6/06/2014

Rosemary & Garlic Lamb Burgers


Tuck these away ready for a barbecue as they cook beautifully from frozen

  • Cooking Time Prep 25 mins
    Cook 10 mins - 15 mins
  • Skill Level Easy
  • Servings Makes 8
Nutrition per serving
  • Kcalories

    212

  • Protein

    25g

  • Carbs

    0g

  • Fat

    13g

  • Saturates

    6g

  • Fibre

    0g

  • Sugar

    0g

  • Salt

    0.89g

Ingredients
  • For the burgers
  • 2 garlic cloves, chopped
  • 4 tsp finely chopped rosemary needles
  • 1kg lean lamb mince (10% fat)
  • To serve
  • ciabatta rolls or French bread
  • mayonnaise
  • 3 red onions,sliced and tossed with 1 tbsp each balsamic vinegar and olive oil
  • sliced tomatoes
  • good handful rocket
Directions
  1. Crush the garlic, rosemary, 1 tsp salt and ½-1 tsp pepper with a pestle and mortar to make a paste.

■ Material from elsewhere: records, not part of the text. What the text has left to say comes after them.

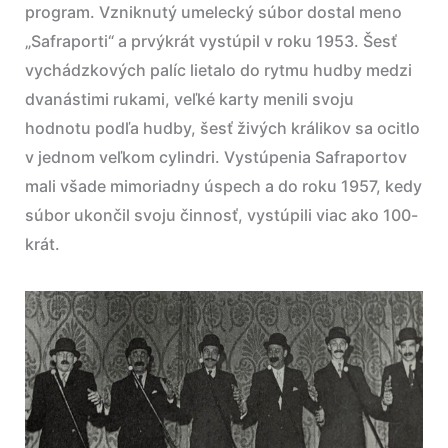
program. Vzniknutý umelecký súbor dostal meno
„Safraporti“ a prvýkrát vystúpil v roku 1953. Šesť
vychádzkových palíc lietalo do rytmu hudby medzi
dvanástimi rukami, veľké karty menili svoju
hodnotu podľa hudby, šesť živých králikov sa ocitlo
v jednom veľkom cylindri. Vystúpenia Safraportov
mali všade mimoriadny úspech a do roku 1957, kedy
súbor ukončil svoju činnosť, vystúpili viac ako 100-
krát.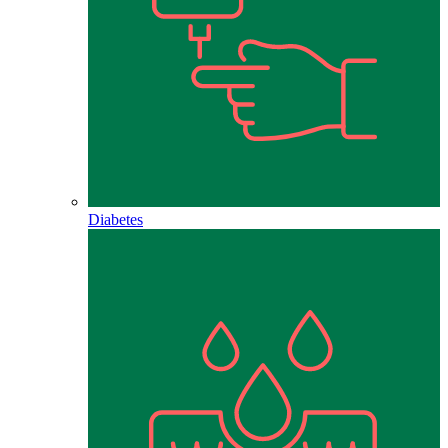
Diabetes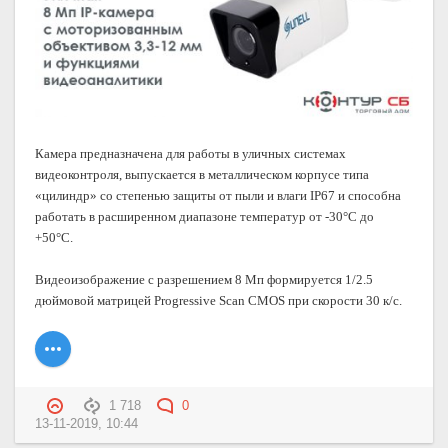
Камера предназначена для работы в уличных системах
видеоконтроля, выпускается в металлическом корпусе типа
«цилиндр» со степенью защиты от пыли и влаги IP67 и способна
работать в расширенном диапазоне температур от
-30°C
до
+50°C.
Видеоизображение с разрешением 8 Мп формируется
1/2.5
дюймовой матрицей Progressive Scan CMOS при скорости 30 к/с.
1 718
0
13-11-2019, 10:44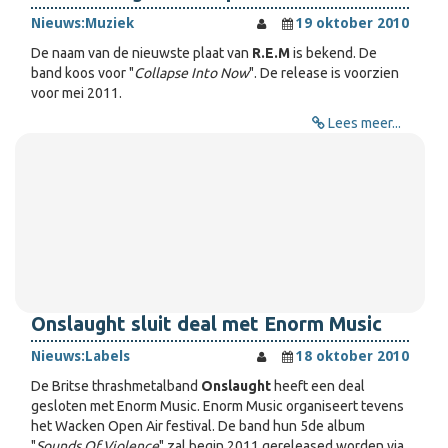
Nieuws:
Muziek
19 oktober 2010
De naam van de nieuwste plaat van
R.E.M
is bekend. De
band koos voor "
Collapse Into Now
". De release is voorzien
voor mei 2011.
Lees meer...
Onslaught sluit deal met Enorm Music
Nieuws:
Labels
18 oktober 2010
De Britse thrashmetalband
Onslaught
heeft een deal
gesloten met Enorm Music. Enorm Music organiseert tevens
het Wacken Open Air festival. De band hun 5de album
"
Sounds Of Violence
" zal begin 2011 gereleased worden via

Add to the lamb and mix in well with your hands. Don't overwork the meat or you will toughen it.
  2. Divide the mixture into 8, then shape into round burgers. If eating now, heat a barbecue or grill and cook for about 8-10 mins, turning frequently, until cooked to your liking. Split the rolls or bread, toast lightly on one side, spread with mayo, then add the burgers and the balsamic onions, tomatoes and rocket.